In Special Collections, our books don’t leave the building, but sometimes the recipes sneak out for a trip to the kitchen. Last week, the U-M Library Art Alliance (a staff interest group), the William L. Clements Library, and the Special Collections Research Center teamed up with Student Life Sustainability for a small, hands-on staff event, where we brought two nineteenth century cookie recipes to 21st century tastebuds.
For this historical cooking experience, we prepared a recipe titled simply “Cookies” from the Washington Sarah Dunkin Washington Cookery and Confectionary Book from the William L. Clements Library, and a “Ginger Cake” recipe from Dr. Chase's recipes; or, Information for everybody… in the Janice Bluestein Longone Culinary Archive. For December’s Recipe of the Month, I’ll focus on Dr. Chase’s Ginger Cake, which in modern parlance is not a cake at all, but much closer to what we could call a cookie.
Ginger Cake - Molasses 2 cups; butter, or one-half lard if you choose 1 ½ cups; sour milk 2 cups; ground ginger 1 teaspoon; saleratus 1 heaping tea-spoon.
Mash the saleratus, then mix all these ingredients together in a suitable pan, and stir in flour as long as you can with a spoon, then take the hand and work in more, just so you can roll them by using flour dusting pretty freely; roll out thin, cut and lay upon your buttered or floured tins; then mix one spoon of molasses and two of water, and with a small brush or a bit of cloth wet over the top of the cakes; this removes the dry flour, causes the cakes to take a nice brown and keep them moist; put into a quick oven; and ten minutes will bake them if the oven is sufficiently hot. Do not dry them all up, but take out as soon as nicely browned.

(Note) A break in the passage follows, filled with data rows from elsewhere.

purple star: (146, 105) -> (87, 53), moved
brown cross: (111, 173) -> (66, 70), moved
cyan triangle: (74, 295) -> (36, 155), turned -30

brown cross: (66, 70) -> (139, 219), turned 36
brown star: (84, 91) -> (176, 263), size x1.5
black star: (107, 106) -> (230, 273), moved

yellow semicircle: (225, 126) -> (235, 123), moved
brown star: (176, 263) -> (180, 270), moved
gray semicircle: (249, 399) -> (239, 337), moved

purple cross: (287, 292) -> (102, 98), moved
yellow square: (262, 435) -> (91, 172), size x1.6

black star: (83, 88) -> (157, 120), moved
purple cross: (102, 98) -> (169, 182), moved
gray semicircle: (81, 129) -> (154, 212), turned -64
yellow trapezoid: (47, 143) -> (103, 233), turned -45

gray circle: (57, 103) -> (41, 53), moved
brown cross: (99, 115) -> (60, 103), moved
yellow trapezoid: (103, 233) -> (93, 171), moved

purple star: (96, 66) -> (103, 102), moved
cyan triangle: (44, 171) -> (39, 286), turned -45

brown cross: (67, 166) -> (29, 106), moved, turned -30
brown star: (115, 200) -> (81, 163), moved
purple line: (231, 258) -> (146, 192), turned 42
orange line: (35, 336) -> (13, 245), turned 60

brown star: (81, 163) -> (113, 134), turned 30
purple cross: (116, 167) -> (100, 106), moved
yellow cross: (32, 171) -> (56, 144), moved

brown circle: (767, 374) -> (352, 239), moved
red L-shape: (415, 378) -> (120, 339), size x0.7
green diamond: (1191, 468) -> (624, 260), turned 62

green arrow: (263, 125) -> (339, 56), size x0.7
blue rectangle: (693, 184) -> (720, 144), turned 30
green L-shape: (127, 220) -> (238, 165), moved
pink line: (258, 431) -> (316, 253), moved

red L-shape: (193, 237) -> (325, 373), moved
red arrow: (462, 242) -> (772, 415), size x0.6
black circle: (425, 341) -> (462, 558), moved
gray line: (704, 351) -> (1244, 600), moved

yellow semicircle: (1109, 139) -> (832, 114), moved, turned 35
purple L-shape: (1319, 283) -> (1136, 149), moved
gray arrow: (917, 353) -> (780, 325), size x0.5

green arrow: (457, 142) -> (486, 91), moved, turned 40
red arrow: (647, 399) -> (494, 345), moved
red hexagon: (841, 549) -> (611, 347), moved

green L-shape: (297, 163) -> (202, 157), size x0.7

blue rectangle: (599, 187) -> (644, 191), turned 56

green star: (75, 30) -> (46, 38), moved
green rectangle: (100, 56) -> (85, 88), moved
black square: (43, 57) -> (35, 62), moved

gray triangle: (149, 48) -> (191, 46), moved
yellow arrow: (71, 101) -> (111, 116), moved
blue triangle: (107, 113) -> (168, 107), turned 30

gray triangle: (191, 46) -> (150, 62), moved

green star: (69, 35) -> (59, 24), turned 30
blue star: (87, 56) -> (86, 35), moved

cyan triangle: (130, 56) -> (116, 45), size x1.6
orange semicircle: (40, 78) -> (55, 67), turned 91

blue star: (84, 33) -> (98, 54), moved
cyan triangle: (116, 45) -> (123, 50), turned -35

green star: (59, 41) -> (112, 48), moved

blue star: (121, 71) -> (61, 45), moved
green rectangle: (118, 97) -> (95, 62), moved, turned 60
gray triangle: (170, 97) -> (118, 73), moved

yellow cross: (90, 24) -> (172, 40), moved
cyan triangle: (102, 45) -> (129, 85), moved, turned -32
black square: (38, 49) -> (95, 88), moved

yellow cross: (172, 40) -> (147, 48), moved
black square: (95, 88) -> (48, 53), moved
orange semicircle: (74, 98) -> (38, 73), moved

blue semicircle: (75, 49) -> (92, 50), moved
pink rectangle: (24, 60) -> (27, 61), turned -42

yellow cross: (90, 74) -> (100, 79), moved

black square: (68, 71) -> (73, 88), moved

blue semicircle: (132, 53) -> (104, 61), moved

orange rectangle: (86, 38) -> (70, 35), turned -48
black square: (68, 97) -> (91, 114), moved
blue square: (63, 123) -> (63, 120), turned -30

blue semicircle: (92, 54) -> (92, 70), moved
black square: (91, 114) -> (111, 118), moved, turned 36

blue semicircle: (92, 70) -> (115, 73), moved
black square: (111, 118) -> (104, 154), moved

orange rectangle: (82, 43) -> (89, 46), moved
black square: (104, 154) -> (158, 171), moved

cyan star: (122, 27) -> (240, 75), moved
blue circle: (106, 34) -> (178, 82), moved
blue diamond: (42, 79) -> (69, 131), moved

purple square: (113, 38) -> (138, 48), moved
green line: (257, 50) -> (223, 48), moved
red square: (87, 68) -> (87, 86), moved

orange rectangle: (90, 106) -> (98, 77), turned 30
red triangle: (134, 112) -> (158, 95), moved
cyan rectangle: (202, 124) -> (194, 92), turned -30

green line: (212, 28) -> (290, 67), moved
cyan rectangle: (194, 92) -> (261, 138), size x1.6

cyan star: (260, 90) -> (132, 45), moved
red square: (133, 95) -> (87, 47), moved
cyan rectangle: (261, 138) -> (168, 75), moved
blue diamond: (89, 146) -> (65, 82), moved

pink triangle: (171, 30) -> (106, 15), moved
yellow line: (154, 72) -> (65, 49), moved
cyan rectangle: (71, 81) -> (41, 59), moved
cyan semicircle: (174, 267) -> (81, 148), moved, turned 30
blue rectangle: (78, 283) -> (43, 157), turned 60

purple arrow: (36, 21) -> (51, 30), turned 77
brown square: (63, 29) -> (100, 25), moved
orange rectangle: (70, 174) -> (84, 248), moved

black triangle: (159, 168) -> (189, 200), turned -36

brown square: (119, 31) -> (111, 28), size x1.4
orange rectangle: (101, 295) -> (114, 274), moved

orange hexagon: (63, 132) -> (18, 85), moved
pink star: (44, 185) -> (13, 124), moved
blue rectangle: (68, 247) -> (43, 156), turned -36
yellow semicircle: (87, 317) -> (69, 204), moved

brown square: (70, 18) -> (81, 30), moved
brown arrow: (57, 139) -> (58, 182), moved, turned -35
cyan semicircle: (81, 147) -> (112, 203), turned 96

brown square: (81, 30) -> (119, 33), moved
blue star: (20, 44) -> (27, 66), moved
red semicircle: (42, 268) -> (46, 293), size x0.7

In comparison to many 19th century recipes, this is actually fairly detailed, with specific amounts of (most) ingredients and directions for mixing, rolling, and baking. However, when actually making the recipe, a few questions arise:
- What is saleratus?
- How much flour should be used? This is the one ingredient for which no specific amount is given.
- When rolling the cookie dough, how thin is “thin?”
- How hot is a “quick” oven?
Questions 1 & 4 relate to changes in baking technology. Saleratus was a 19th century chemical leavening agent similar to baking soda and can be easily replaced by the modern version. In the case of oven temperature, Dr. Chase was writing in a time long before gas and electric stoves were common kitchen appliances. The first gas stoves were developed in the 1820s, but they did not become practical or common in America until the late 19th or early 20th century. Dr. Chase’s readers would have been cooking in ovens heated by wood or coal and would have relied on their own familiarity with lighting & maintaining fires to heat their homes & cook their food in order to identify an appropriate heat level for baked goods. Fortunately, there are rough conversions out there to help out a modern cook and a “quick oven” generally translates to 375-400 degrees Fahrenheit.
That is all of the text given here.